UNESCO World Heritage Site

Central Highlands of Sri Lanka is a recognised World Heritage Site in Sri Lanka. The site comprises the Peak Wilderness Protected Area, the Horton Plains National Park and the Knuckles Conservation Forest. These are rain forests and montane cloud forests where the elevation reaches 2500 m above sea level. The region harbors a variety of mammal species including the bear monkey, Trachypithecus vetulus monticola, (a subspecies of purple-faced langur) and the critically endangered [possibly extinct] Horton Plains slender loris, Loris tardigradus nycticeboides, (a subspecies of red slender loris).

This is the first Sri Lankan World Heritage site to be designated in 22 years, since the Sinharaja Forest Reserve was enlisted in 1988. Originally submitted for inscription as a mixed cultural and natural site, the Committee recognized only the natural values of the site.

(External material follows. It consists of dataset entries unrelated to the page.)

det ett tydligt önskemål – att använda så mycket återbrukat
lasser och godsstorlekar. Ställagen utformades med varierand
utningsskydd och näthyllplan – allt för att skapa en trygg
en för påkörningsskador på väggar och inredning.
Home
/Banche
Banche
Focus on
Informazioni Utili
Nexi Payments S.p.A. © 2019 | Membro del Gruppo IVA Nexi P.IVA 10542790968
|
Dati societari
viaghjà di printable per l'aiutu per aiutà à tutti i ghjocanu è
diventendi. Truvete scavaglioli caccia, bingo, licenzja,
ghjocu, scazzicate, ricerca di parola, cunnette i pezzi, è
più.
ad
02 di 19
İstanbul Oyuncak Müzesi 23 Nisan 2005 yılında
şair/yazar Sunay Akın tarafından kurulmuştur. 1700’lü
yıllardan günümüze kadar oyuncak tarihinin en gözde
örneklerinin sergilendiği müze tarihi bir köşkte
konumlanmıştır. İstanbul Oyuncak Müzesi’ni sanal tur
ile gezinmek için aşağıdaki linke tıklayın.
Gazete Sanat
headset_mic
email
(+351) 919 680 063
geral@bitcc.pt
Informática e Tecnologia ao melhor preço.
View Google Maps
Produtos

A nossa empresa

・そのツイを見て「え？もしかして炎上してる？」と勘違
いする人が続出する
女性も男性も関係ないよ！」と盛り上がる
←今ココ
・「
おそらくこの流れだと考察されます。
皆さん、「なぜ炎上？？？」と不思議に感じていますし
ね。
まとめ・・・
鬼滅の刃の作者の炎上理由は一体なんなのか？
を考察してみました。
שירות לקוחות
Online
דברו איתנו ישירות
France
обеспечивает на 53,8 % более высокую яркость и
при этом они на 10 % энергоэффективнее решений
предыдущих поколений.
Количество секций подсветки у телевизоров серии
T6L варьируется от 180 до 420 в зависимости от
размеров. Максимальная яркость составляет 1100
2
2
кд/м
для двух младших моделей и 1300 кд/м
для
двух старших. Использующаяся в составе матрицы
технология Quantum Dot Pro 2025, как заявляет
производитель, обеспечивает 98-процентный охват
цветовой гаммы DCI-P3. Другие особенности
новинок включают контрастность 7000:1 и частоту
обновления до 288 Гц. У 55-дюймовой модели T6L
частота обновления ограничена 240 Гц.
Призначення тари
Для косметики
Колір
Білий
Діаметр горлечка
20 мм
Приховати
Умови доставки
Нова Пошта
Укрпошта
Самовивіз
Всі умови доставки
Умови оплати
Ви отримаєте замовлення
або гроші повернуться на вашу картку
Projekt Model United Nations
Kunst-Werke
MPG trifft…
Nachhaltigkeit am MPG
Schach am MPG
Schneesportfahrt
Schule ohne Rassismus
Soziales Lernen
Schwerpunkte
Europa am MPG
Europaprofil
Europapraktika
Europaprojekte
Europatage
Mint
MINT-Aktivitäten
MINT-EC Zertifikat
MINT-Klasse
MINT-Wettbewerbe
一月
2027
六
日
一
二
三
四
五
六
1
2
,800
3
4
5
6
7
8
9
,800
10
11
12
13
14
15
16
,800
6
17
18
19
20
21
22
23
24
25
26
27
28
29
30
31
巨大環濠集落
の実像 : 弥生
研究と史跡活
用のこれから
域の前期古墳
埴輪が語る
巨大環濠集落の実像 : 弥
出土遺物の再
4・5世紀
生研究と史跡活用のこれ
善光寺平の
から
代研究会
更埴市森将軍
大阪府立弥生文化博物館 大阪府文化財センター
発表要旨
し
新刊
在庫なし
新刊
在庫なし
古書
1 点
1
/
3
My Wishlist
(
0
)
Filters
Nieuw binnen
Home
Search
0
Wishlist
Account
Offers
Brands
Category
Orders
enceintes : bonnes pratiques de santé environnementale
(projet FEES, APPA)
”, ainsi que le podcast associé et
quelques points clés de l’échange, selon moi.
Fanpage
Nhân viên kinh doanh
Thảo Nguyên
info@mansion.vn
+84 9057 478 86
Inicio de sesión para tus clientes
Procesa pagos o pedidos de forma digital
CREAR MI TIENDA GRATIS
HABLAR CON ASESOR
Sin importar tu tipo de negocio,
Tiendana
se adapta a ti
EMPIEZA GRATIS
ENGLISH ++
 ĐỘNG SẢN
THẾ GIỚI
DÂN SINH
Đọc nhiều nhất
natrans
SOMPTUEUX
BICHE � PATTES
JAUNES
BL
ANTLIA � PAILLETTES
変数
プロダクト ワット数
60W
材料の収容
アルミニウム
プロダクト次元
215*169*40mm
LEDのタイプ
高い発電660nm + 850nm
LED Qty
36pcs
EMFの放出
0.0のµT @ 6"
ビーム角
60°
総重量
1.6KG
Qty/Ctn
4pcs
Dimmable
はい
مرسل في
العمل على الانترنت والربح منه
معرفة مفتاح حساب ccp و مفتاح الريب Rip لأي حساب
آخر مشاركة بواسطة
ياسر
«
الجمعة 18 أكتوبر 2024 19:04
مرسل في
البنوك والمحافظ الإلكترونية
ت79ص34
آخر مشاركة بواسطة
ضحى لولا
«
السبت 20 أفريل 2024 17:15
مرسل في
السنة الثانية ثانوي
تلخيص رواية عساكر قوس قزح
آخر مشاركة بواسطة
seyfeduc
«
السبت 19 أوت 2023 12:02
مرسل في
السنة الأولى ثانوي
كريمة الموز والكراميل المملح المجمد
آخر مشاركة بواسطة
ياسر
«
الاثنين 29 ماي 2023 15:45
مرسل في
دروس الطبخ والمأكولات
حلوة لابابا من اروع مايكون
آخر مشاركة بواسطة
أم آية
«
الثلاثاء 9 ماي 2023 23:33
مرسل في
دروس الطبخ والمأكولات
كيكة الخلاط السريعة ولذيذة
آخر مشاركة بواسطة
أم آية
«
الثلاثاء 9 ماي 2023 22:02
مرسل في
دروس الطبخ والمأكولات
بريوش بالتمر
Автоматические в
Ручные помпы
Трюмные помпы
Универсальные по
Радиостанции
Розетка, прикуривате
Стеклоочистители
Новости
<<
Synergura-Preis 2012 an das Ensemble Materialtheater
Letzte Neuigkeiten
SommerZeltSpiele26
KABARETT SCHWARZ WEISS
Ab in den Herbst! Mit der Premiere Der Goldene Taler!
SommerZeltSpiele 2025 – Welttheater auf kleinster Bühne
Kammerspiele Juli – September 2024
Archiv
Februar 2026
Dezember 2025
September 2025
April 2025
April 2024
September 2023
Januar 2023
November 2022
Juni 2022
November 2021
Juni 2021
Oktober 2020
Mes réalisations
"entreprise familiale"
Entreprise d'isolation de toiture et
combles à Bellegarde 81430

On 31 July 2010, the World Heritage Committee holding its 34th session in Brasília inscribed Central Highlands of Sri Lanka and Papahānaumokuākea of Hawaii as new World Heritage Sites.

==Sites==
The Sri Lanka montane rain forests represent the montane and submontane moist forests above 1000 m in the central highlands and in the Knuckles mountain range. Half of Sri Lanka's endemic flowering plants and 51 percent of the endemic vertebrates are restricted to this ecoregion. This ecoregion is inhabited by five strict endemic mammals and eight near-endemics. The ecoregion also harbors five strict endemic bird species and 20 near endemics. The site incorporates three protected areas;
- Peak Wilderness Sanctuary
- Horton Plains National Park and
- Knuckles Mountain Range

Peak Wilderness Sanctuary is a sanctuary of 22380 ha of land area, which was established on 25 October 1940. Horton Plains National Park adjoins the eastern boundary. Horton Plains National Park has been originally designated a nature reserve on 5 December 1969 later elevated to the national park status on 16 March 1988. Knuckles mountain range is situated to the northeast and its relict, endemic flora and fauna is distinct from montane forest of central massif.

==See also==
- List of World Heritage Sites by year of inscription (2010)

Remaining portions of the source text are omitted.